## Entries provided
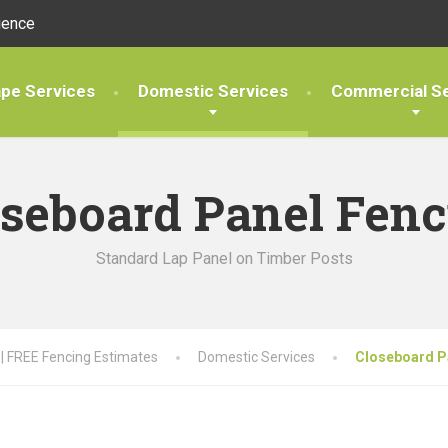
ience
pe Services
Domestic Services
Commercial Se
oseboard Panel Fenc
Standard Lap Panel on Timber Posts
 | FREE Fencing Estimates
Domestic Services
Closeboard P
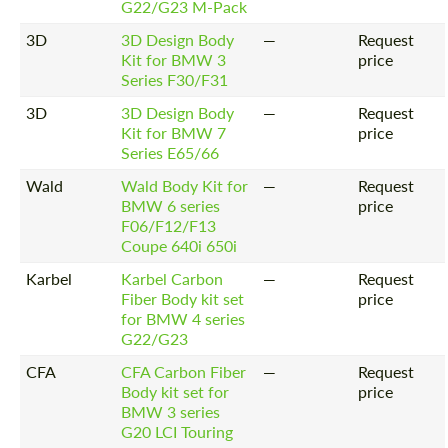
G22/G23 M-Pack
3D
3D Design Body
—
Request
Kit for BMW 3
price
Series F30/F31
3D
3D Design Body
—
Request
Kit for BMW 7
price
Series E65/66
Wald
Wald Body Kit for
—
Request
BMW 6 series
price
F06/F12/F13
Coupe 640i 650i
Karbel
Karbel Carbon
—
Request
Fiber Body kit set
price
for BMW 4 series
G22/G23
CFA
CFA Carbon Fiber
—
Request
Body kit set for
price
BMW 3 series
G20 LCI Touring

## What is needed
All of the material above should be copied exactly, minus the pictures.

## Solution
ience
pe Services
Domestic Services
Commercial Se
oseboard Panel Fenc
Standard Lap Panel on Timber Posts
 | FREE Fencing Estimates
Domestic Services
Closeboard P
G22/G23 M-Pack
3D
3D Design Body
—
Request
Kit for BMW 3
price
Series F30/F31
3D
3D Design Body
—
Request
Kit for BMW 7
price
Series E65/66
Wald
Wald Body Kit for
—
Request
BMW 6 series
price
F06/F12/F13
Coupe 640i 650i
Karbel
Karbel Carbon
—
Request
Fiber Body kit set
price
for BMW 4 series
G22/G23
CFA
CFA Carbon Fiber
—
Request
Body kit set for
price
BMW 3 series
G20 LCI Touring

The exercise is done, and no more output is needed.